In den meisten normal besetzten und ausreichend bepflanzten Becken ist eine Sauerstoffpumpe im Aquarium überflüssig. Filter und Oberflächenbewegung liefern genug Sauerstoff für Fische, Garnelen und Bakterien. Notwendig wird eine Sauerstoffpumpe im Aquarium erst in bestimmten Situationen: Überbesetzung, Sommerhitze, Medikamentenbehandlung oder Zuchtbecken. Dieser Artikel zeigt dir, wann du wirklich eine Sauerstoffpumpe im Aquarium brauchst – und was der beliebte Luftsprudler tatsächlich bewirkt, denn das ist nicht das, was die meisten Aquarianer glauben.
Wie kommt Sauerstoff überhaupt ins Aquarium?
Sauerstoff gelangt auf zwei natürlichen Wegen ins Aquarienwasser: durch Diffusion an der Wasseroberfläche und durch die Photosynthese deiner Pflanzen tagsüber. Die Diffusion an der Oberfläche wird durch Bewegung deutlich verstärkt – je mehr sich die Wasseroberfläche bewegt, desto mehr Sauerstoff nimmt das Wasser aus der Raumluft auf (Quelle: sera). Ein normal eingestellter Filterauslauf erzeugt in den meisten Becken bereits genug Bewegung.
Verbraucht wird der Sauerstoff nicht nur von Fischen und Garnelen, sondern auch von den Filterbakterien, die im Stickstoffkreislauf deines Aquariums rund um die Uhr Ammonium und Nitrit abbauen. Deshalb ist eine zusätzliche Sauerstoffpumpe im Aquarium in der Regel nicht nötig, solange Filter, Bepflanzung und Besatzdichte im Gleichgewicht sind.

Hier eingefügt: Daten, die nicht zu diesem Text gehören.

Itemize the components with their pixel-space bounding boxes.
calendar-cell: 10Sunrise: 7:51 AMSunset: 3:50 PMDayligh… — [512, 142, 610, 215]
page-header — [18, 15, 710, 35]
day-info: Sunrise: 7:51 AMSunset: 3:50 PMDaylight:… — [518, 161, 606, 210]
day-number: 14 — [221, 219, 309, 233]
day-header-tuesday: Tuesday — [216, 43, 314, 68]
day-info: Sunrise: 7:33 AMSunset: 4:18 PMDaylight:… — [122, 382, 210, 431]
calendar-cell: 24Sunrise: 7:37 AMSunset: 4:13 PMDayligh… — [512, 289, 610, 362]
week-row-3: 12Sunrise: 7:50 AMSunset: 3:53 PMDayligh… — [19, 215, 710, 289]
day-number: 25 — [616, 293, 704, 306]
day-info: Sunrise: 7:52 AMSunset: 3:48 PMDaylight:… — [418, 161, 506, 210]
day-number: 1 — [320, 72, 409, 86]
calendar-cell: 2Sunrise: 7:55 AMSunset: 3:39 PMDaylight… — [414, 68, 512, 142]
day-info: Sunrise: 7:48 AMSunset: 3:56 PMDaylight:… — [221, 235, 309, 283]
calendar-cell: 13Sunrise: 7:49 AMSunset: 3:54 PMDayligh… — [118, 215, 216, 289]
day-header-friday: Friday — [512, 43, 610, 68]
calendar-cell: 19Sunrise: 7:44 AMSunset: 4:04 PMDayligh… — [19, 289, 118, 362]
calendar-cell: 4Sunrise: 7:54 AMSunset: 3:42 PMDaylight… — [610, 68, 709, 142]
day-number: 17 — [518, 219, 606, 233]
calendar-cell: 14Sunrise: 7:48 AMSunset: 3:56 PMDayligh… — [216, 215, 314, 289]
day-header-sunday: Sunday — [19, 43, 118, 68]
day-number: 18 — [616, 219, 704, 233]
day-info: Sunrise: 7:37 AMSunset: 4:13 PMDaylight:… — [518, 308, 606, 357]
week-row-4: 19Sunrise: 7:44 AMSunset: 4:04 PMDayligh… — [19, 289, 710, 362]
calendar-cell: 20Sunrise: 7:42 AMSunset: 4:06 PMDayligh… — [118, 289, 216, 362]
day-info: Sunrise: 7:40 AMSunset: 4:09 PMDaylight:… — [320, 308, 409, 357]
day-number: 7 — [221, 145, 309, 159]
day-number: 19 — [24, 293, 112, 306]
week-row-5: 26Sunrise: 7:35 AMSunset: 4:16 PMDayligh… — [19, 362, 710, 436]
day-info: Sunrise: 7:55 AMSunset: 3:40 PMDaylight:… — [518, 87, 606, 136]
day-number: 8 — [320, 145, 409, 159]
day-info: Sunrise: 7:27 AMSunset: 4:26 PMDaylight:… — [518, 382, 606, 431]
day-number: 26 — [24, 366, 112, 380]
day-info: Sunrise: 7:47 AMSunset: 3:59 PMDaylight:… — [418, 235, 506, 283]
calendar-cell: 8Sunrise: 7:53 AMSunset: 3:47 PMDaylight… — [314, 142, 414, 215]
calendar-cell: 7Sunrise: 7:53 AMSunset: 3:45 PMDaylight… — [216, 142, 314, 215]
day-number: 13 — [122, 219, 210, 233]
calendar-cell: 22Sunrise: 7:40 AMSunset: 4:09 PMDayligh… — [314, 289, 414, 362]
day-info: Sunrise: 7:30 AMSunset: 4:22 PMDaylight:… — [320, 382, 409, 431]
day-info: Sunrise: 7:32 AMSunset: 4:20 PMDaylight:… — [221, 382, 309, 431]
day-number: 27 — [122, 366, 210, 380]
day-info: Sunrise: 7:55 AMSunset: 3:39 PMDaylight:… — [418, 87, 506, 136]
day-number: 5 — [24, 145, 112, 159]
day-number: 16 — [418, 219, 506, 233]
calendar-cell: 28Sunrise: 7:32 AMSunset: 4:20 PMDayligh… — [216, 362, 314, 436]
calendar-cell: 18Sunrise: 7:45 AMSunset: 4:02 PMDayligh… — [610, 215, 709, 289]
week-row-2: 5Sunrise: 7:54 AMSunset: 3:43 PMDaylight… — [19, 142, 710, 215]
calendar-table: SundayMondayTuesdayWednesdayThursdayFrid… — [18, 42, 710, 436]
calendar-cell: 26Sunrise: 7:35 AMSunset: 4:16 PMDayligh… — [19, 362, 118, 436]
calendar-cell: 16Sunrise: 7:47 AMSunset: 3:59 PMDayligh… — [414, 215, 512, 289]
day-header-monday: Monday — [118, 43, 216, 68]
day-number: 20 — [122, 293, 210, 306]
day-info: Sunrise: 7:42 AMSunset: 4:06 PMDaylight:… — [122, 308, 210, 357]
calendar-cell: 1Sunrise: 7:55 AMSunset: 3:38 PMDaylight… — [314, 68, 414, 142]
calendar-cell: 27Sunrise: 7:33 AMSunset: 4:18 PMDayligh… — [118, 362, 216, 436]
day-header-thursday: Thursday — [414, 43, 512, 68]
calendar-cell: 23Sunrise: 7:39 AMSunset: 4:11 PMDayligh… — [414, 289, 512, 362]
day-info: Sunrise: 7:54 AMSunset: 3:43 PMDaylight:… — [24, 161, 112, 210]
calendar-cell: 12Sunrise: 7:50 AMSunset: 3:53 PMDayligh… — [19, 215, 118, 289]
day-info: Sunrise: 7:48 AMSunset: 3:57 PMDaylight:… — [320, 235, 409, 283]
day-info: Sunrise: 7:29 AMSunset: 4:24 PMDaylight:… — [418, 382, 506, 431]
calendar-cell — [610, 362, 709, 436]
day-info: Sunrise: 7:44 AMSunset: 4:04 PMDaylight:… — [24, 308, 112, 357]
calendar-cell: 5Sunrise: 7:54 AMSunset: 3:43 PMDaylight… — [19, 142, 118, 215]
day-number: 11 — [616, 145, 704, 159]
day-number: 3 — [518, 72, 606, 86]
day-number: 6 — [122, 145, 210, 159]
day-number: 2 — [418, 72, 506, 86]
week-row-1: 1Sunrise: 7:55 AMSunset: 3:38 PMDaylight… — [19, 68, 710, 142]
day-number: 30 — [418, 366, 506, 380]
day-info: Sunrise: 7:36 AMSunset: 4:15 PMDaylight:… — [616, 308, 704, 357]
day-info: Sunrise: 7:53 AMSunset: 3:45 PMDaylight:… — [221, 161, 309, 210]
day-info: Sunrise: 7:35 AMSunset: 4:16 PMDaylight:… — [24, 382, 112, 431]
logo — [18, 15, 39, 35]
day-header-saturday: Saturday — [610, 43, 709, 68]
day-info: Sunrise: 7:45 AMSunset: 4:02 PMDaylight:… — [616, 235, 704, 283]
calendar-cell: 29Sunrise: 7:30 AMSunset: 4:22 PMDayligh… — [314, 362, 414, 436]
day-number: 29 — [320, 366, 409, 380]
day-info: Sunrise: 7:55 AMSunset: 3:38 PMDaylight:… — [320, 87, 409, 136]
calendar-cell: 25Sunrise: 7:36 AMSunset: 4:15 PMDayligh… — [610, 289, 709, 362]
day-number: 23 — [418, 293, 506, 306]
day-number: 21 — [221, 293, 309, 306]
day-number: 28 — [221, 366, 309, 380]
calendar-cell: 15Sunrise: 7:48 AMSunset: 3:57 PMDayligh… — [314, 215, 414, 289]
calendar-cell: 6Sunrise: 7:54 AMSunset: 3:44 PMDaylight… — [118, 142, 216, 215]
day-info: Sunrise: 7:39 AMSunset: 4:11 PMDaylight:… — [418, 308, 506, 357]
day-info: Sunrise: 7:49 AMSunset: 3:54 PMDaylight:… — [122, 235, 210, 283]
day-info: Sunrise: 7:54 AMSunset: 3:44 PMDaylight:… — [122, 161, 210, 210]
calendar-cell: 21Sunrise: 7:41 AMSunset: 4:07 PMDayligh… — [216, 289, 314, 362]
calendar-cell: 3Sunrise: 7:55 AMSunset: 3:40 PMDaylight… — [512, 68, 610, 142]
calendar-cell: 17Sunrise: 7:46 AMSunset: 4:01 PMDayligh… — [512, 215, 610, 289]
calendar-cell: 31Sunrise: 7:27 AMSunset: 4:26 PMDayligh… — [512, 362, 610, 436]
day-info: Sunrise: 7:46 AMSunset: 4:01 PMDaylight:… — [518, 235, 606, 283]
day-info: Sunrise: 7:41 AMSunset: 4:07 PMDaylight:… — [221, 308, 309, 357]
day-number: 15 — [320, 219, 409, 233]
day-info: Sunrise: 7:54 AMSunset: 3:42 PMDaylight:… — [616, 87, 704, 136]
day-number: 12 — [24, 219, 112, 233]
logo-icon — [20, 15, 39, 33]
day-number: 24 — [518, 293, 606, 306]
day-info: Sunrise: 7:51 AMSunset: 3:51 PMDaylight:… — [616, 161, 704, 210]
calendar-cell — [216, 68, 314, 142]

Der Mythos: Bringt der Luftsprudler direkt Sauerstoff ins Wasser?
Ein weit verbreiteter Irrtum: Der Sauerstoff soll direkt aus den aufsteigenden Bläschen ins Wasser übergehen. Das stimmt so nicht – die Kontaktzeit einer einzelnen Luftblase auf ihrem kurzen Weg nach oben ist viel zu kurz für einen nennenswerten Gasaustausch.

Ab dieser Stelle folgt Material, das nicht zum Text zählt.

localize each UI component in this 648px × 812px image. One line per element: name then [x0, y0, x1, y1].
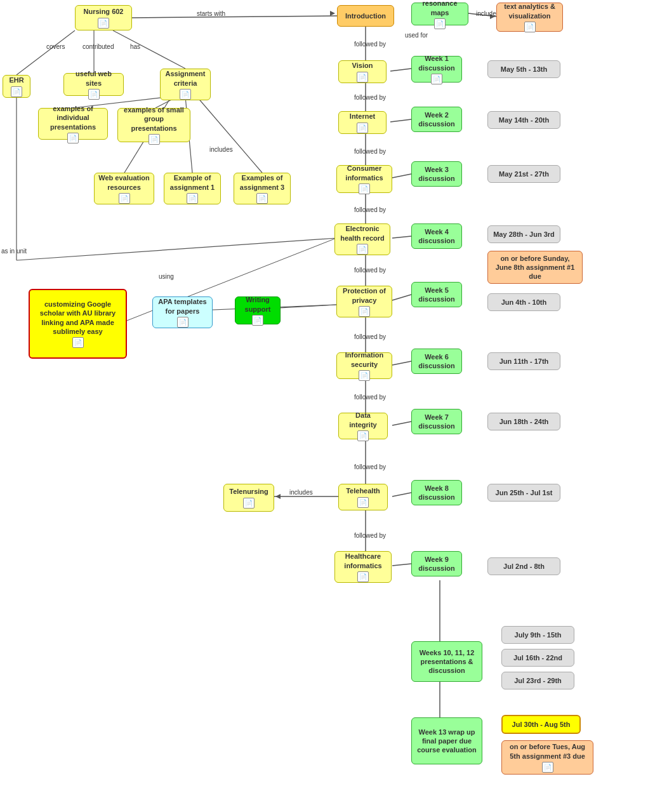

Was tatsächlich zählt, ist die stärkere Oberflächenbewegung, die entsteht, wenn die Bläschen an der Wasseroberfläche zerplatzen: Sie bricht die Oberflächenspannung und vergrößert die Kontaktfläche zwischen Wasser und Luft. Genau dort diffundiert Sauerstoff aus der Raumluft ins Wasser – der Ausströmerstein selbst liefert kaum etwas.
Eine Sauerstoffpumpe im Aquarium wirkt also weniger als Sauerstoff-Direktinjektor, sondern in erster Linie als Oberflächenbewegungs-Gerät. Denselben Effekt erzielst du auch mit einem höher eingestellten Filterauslauf oder einer Strömungspumpe – ganz ohne sichtbaren Bläschenvorhang. Ähnlich häufig missverstanden werden übrigens die feinen Bläschen, die bei starker Beleuchtung direkt an den Blättern deiner Pflanzen aufsteigen – das sogenannte Perlen.
Wann ist eine Sauerstoffpumpe im Aquarium wirklich sinnvoll?
Eine pauschale Antwort gibt es nicht. Diese Situationen sprechen für den Einsatz einer Sauerstoffpumpe im Aquarium:
- Überbesetzung oder zu wenige Pflanzen: mehr Sauerstoffverbraucher treffen auf weniger natürliche Produktion.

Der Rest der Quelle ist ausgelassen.